YOUR OBJECTIVE: List every line in this data where the string "Mouldings" occurs.

STUDY MATERIAL:
▬▬▬▬▬▬▬▬▬▬

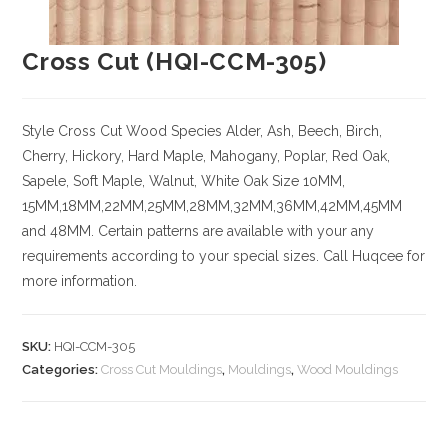
Cross Cut (HQI-CCM-305)
Style Cross Cut
Wood Species
Alder, Ash, Beech, Birch,
Cherry,
Hickory
, Hard Maple, Mahogany, Poplar, Red Oak,
Sapele, Soft Maple, Walnut, White Oak
Size
10MM,
15MM,18MM,22MM,25MM,28MM,32MM,36MM,42MM,45MM
and 48MM. Certain patterns are available with your any
requirements according to your special sizes. Call Huqcee for
more information.
SKU:
HQI-CCM-305
Categories:
Cross Cut Mouldings
,
Mouldings
,
Wood Mouldings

▬▬▬▬▬▬▬▬▬▬

RESPONSE AREA:
Cross Cut Mouldings
Mouldings
Wood Mouldings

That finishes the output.